Bypassing Windows PPL: How TOCTOU Vulnerabilities Defeat LSASS Protection

TLDR: Windows Protected Process Light (PPL) is intended to prevent unauthorized access to sensitive processes like LSASS, but it relies on flawed assumptions about kernel-level trust. By exploiting Time-of-Check, Time-of-Use (TOCTOU) vulnerabilities in the Windows paging and code integrity mechanisms, researchers can force the kernel to load malicious code into protected processes. This research introduces PPLFault, a tool that automates these bypasses, demonstrating that PPL is not a security boundary against a local administrator.

Security researchers have long treated Windows Protected Process Light (PPL) as a significant hurdle during post-exploitation. When you land on a box as a local administrator, your first instinct is often to dump LSASS to harvest credentials. PPL was designed specifically to stop this, hardening processes against memory dumping and tampering by restricting handle access. However, the assumption that the kernel can perfectly mediate these requests is fundamentally flawed. Recent research presented at Black Hat 2023 exposes how the very mechanisms the kernel uses to maintain performance—specifically paging and code integrity—can be weaponized to bypass these protections entirely.

The Mechanics of the PPL Bypass

The core of the issue lies in how the Windows kernel handles file loading and memory management for protected processes. When a PPL-protected process needs to load a DLL, the kernel’s Code Integrity (CI) subsystem verifies the file's signature. If the signature is valid, the kernel maps the file into the process's memory space. The vulnerability arises because this verification process is decoupled from the actual execution of the code.

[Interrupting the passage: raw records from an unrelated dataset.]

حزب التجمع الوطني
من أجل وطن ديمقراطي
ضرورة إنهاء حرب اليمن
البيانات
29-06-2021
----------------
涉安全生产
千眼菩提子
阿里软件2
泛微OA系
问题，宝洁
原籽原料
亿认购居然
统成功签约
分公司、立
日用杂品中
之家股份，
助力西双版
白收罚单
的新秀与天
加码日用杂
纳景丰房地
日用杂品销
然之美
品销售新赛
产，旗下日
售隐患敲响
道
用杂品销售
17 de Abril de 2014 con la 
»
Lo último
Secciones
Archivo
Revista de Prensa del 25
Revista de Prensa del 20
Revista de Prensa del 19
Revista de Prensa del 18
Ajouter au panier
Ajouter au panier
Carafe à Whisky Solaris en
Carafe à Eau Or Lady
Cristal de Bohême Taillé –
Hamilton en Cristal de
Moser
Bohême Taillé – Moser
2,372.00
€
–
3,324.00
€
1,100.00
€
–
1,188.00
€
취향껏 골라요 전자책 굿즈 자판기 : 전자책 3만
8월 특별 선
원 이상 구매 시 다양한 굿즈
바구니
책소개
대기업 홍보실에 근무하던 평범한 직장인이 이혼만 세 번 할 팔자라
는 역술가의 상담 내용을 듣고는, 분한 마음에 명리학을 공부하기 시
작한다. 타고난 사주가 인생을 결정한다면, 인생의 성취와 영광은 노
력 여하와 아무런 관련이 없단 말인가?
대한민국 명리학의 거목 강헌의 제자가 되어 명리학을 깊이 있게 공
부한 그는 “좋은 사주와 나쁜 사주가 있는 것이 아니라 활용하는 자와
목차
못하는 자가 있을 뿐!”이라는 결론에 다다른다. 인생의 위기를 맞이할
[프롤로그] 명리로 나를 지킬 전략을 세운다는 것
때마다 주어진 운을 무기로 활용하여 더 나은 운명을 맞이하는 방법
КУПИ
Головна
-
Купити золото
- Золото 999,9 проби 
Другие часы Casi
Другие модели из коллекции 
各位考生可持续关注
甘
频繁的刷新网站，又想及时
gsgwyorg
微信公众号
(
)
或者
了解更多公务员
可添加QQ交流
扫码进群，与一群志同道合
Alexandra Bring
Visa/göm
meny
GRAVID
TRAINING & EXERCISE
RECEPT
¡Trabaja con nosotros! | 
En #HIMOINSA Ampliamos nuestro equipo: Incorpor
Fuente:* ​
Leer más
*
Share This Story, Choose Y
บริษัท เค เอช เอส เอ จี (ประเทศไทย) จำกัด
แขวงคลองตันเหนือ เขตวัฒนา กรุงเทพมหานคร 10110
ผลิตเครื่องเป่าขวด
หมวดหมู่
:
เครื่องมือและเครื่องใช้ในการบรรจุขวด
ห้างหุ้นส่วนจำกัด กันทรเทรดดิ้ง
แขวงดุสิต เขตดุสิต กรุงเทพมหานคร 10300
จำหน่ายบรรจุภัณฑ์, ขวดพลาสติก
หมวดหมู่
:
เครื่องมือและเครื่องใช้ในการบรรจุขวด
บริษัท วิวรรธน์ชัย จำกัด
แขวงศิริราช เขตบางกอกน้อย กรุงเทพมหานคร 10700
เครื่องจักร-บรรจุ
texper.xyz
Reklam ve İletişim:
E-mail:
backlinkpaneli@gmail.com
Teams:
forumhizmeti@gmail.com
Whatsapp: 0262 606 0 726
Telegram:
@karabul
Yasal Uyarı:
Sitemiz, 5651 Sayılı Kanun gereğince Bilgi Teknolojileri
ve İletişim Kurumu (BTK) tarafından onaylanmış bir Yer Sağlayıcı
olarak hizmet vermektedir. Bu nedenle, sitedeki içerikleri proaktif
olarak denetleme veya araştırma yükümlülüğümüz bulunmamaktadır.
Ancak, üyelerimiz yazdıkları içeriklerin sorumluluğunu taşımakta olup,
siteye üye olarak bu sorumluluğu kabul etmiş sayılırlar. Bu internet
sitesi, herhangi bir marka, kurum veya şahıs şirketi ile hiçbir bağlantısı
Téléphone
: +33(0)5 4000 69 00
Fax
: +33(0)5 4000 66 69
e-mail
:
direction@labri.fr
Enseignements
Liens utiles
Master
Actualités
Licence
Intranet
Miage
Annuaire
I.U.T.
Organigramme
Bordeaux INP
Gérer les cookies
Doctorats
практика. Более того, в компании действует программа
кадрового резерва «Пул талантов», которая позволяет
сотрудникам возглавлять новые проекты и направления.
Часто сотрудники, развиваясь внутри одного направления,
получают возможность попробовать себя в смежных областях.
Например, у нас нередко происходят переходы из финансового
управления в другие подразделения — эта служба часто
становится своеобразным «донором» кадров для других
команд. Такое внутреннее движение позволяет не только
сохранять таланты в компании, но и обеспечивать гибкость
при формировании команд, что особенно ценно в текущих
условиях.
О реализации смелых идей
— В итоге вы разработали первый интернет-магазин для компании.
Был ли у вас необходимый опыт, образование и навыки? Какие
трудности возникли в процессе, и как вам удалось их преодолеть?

This is a classic TOCTOU race condition. The kernel performs a check on the file on disk, confirms it is signed by a trusted authority, and then proceeds to map it. If an attacker can manipulate the file or the underlying I/O operations between the time the kernel verifies the file and the time it actually reads the data into memory, they can swap the legitimate code for a malicious payload.

The research highlights that the kernel often performs multiple reads of the same file. By using opportunistic locks (oplocks), an attacker can suspend the process's I/O operations. This creates a window of time to manipulate the file system or the network redirector, ensuring that the second read—the one that actually populates the memory—pulls the attacker's payload instead of the verified, signed code.

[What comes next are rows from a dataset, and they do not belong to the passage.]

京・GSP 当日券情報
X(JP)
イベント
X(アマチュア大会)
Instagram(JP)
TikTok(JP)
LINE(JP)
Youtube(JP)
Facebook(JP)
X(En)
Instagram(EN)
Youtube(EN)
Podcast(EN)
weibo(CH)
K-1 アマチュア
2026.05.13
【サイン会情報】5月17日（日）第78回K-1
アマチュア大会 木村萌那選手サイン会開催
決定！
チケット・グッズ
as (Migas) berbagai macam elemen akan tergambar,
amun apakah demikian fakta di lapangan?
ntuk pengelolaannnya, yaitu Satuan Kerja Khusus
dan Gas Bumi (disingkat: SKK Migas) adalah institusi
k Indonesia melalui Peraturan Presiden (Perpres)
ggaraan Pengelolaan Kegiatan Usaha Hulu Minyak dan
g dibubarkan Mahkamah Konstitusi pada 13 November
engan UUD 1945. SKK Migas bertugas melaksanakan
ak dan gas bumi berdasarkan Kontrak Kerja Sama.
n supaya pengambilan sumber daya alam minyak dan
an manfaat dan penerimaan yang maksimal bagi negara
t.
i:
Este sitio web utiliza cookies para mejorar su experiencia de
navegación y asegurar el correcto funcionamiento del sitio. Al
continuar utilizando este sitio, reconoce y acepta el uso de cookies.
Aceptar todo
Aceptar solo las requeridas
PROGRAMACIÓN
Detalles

Weaponizing the Paging Mechanism

The most elegant part of this research is the use of the Windows paging mechanism to deliver the payload. When a process accesses a memory page that isn't currently in physical RAM, a page fault occurs, and the kernel fetches the data from disk.

By forcing a page fault for a DLL loaded by a PPL process, an attacker can trigger a read operation. If the attacker has redirected the file access to a malicious SMB share or a local file controlled via a symbolic link, they can serve the legitimate DLL during the initial CI check and then swap it for a malicious version when the page fault occurs. This technique, which the researcher dubbed PPLFault, effectively turns the kernel's own memory management against itself.

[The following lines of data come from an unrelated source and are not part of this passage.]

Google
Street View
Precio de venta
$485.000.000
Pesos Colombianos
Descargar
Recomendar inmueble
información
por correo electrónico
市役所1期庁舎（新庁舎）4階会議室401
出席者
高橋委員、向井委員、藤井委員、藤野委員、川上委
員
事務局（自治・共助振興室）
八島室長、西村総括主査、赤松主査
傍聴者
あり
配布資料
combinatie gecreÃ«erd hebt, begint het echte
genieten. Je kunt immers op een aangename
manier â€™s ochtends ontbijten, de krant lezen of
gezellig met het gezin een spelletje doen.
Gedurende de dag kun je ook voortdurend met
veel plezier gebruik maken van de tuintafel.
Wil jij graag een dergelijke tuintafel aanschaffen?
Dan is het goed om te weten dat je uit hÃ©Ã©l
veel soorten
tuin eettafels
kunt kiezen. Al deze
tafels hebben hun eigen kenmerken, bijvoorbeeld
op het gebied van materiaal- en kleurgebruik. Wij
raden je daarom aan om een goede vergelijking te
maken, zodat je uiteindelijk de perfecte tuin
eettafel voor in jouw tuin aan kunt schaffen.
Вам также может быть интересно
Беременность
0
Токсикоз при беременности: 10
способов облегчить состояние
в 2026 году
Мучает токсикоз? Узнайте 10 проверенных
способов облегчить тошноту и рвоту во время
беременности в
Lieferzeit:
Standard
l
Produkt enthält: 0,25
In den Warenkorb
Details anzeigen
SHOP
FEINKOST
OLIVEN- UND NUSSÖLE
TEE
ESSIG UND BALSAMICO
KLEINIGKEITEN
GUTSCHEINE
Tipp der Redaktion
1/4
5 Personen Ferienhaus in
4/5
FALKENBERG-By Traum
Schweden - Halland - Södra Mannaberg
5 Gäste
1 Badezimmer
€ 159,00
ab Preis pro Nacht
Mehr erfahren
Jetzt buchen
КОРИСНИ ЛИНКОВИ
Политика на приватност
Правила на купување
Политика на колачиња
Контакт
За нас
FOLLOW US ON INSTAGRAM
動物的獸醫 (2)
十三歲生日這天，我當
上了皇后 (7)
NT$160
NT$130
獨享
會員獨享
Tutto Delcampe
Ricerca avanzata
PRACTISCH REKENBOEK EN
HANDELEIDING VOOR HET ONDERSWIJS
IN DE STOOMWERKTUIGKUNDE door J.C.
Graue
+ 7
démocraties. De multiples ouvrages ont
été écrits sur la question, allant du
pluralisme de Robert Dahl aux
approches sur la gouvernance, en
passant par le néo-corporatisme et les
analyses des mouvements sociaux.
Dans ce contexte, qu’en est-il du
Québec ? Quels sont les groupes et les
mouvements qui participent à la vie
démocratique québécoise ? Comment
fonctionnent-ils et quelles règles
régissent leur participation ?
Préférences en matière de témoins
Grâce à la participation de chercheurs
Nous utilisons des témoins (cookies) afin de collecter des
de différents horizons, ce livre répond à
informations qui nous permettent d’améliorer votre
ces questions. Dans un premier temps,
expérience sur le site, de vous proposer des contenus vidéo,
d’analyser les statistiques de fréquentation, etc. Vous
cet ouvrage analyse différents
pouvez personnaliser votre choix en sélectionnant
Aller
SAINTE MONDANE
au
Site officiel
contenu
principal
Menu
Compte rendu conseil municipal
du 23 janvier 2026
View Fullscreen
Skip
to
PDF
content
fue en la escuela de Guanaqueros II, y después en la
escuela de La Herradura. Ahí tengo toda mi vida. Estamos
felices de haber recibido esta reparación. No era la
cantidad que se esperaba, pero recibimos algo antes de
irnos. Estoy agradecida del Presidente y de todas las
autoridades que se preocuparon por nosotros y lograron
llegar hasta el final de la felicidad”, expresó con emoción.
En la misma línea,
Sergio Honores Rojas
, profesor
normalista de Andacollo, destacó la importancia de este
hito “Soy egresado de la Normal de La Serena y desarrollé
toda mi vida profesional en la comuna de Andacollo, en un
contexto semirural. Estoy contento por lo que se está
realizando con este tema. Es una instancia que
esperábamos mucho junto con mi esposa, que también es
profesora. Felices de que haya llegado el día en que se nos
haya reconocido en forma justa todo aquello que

The following snippet illustrates the logic used to identify potential targets for this type of manipulation:

# Checking for processes that might be susceptible to paging manipulation
Get-Process | Where-Object {$_.Path -like "*System32*"} | ForEach-Object {
    # Logic to monitor file access patterns via ProcMon
    # Look for paging I/O operations that are not backed by local disk
}

Real-World Applicability for Red Teams

For a pentester, this research changes the calculus on how to handle hardened Windows environments. Previously, if you encountered a system where LSASS was protected by PPL, you might have moved on to other post-exploitation tasks. Now, you have a viable path to credential access even in these environments.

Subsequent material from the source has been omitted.